Delago: Teilweise gibt es Nachholbedarf. Aber gibt es so positive, progressive Beispiele, das Stromboli etwa ist ein zertifizierter Klimabündnis-Betrieb und die Alte Gerberei in St. Johann, in der wir Station machen, arbeitet daran. Für Kulturschaffende und Veranstaltende ist es wichtig, ihre Reichweite zu nutzen und auch die Masse auf nachhaltige Themen aufmerksam zu machen. Ich bin jedes Mal schockiert, wenn ich SpitzensportlerInnen im Fernsehen sehe, die aus Einwegflaschen trinken. Das ist schade, sie hätten so viel Einfluss.

Sie sagten, die Klimakrise kann nicht warten, bis Corona vorbei ist. Hat das globale Herunterfahren nicht auch neue Möglichkeiten für Nachhaltigkeit aufgezeigt?

Delago: Ich würde auch sagen, die Menschheit hat gelernt, dass vieles möglich ist, etwa wenn man sich online treffen kann. Augenöffnend war für mich, welche Macht eine Regierung hat, wie sehr sie das Leben verändern kann. Ich hoffe, dass das auch einmal für Umweltschutz gilt. Ein paar private Haushalte können die Welt nicht retten, da braucht es den Willen zur Veränderung von ganz oben.
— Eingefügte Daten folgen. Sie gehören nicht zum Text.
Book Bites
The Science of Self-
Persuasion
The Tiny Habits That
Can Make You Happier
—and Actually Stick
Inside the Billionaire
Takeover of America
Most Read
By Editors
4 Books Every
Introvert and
Corona zwang viele Veranstalter dazu, auf Regionalität zu setzen. Birgt das längerfristig eine Gefahr?

Delago: Ich finde es wichtig, lokale KünstlerInnen zu fördern. Gleich wichtig ist der internationale Austausch. Auch ich möchte irgendwann wieder international Konzerte spielen – aber mit mehr Konzept.

Coldplay will nur noch touren, wenn das auch CO2-neutral möglich ist. Ist das in diesem High-End-Bereich überhaupt realisierbar?

Delago: Das ist eine große Ansage, keine Ahnung, ob das umsetzbar ist. Wenn das Statement zum Nachdenken anregt, dann ist schon was geschafft.